Really? I thought it might be less than intuitive that higher
isolation levels cannot decide to do nothing on the basis of something
not in their MVCC snapshot. But come to think of it, yeah, that
errhint() isn't adding much over the main error message.

> * I find the modified control flow in ExecInsert() pretty darn ugly. I
>   think this needs to be cleaned up. The speculative case should imo be
>   a separate function or something.

Hmm. I'm not quite sold on that. Basically, if we did that, we'd still
have a function that was more or less a strict superset of
ExecInsert(). What have we saved?

What I do agree with is that ExecInsert() should be refactored to make
the common case (a vanilla insert) look like the common case, whereas
the uncommon case (an upsert) should have that dealt with specially.
There is room for improvement. Is that a fair compromise?

> * /*
>    * This may occur when an instantaneously invisible tuple is blamed
>    * as a conflict because multiple rows are inserted with the same
>    * constrained values.
>    How can this happen? We don't insert multiple rows with the same
>    command id?

This is a cardinality violation [1]. It can definitely happen - just
try the examples you see on the Wiki. This is possible because I
modified heap_lock_tuple() to return HeapTupleInvisible (and not just
complain directly when HeapTupleSatisfiesUpdate() returns
"HeapTupleInvisible"). It's also possible because we're using a
DirtySnapshot at various points. This is sort of like how ExecUpdate()
handles a return value of "HeapTupleSelfUpdated" from heap_update().
Not quite though, because 1. ) I prefer to throw an error (rather than
silently not UPDATE that slot), and 2. ) we're not dealing with MVCC
semantics, so the return values are different in both cases. The
*nature* of the situation handled is similar between UPSERTs (in
ExecLockUpdatedTuple()) and vanilla UPDATEs (in ExecUpdate()), though.
Does that make sense?

> * ExecLockUpdatedTuple() has (too?) many comments, but little overview
>   of what/why it is doing what it does on a higher level.

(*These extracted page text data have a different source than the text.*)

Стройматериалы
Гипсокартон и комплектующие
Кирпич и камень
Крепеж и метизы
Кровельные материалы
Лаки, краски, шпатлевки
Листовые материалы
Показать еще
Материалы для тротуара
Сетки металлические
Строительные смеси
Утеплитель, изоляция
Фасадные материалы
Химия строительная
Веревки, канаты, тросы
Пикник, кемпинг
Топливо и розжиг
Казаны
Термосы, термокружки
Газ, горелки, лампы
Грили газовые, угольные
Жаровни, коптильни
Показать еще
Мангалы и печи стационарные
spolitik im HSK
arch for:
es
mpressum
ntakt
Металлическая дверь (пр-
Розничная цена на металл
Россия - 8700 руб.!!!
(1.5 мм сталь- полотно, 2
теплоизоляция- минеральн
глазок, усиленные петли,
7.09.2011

Fair point. Seems like material for a better worked out executor README.

> * plan_speculative_use_index: "Use the planner to decide speculative
>   insertion arbiter index" - Huh? " rel is the target to undergo ON
>   CONFLICT UPDATE/IGNORE." - Which rel?

Sorry, that's an obsolete comment (the function signature changed). It
should refer to the target of the Query being planned.

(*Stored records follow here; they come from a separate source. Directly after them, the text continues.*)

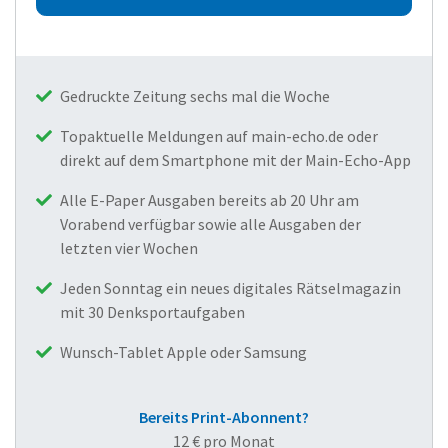
Gedruckte Zeitung sechs mal die Woche
Topaktuelle Meldungen auf main-echo.de oder
direkt auf dem Smartphone mit der Main-Echo-App
Alle E-Paper Ausgaben bereits ab 20 Uhr am
Vorabend verfügbar sowie alle Ausgaben der
letzten vier Wochen
Jeden Sonntag ein neues digitales Rätselmagazin
mit 30 Denksportaufgaben
Wunsch-Tablet Apple oder Samsung
Bereits Print-Abonnent?
12 € pro Monat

> * formulations as "fundamental nexus" are hard to understand imo.

I'm trying to suggest that INSERT ... ON CONFLICT UPDATE is not quite
two separate top-level commands, and yet is also not a new, distinct
type of top-level command. This is mostly a high level design decision
that maximizes code reuse.

> * Perhaps it has previously been discussed but I'm not convinced by the
>   reasoning for not looking at opclasses in infer_unique_index(). This
>   seems like it'd prohibit ever having e.g. case insensitive opclasses -
>   something surely worthwile.

I don't think anyone gave that idea the thumbs-up. However, I really
don't see the problem. Sure, we could have case insensitive opclasses
in the future, and you may want to make a unique index using one. But
then it becomes a matter of whatever unique indexes are available. The
limitation is only that you cannot explicitly indicate that you want a
certain opclass. It comes down to whatever unique indexes happen to be
available, since of course taking the alternative path is arbitrated
by a would-be unique violation. It's a bit odd that we're leaving it
up to the available indexes to decide on semantics like that, but the
problem is so narrow and the solution so involved that I'd argue it's
acceptable.

> * Doesn't infer_unique_index() have to look for indisvalid? This isn't
>   going to work well with a invalid (not to speak for a !ready) index.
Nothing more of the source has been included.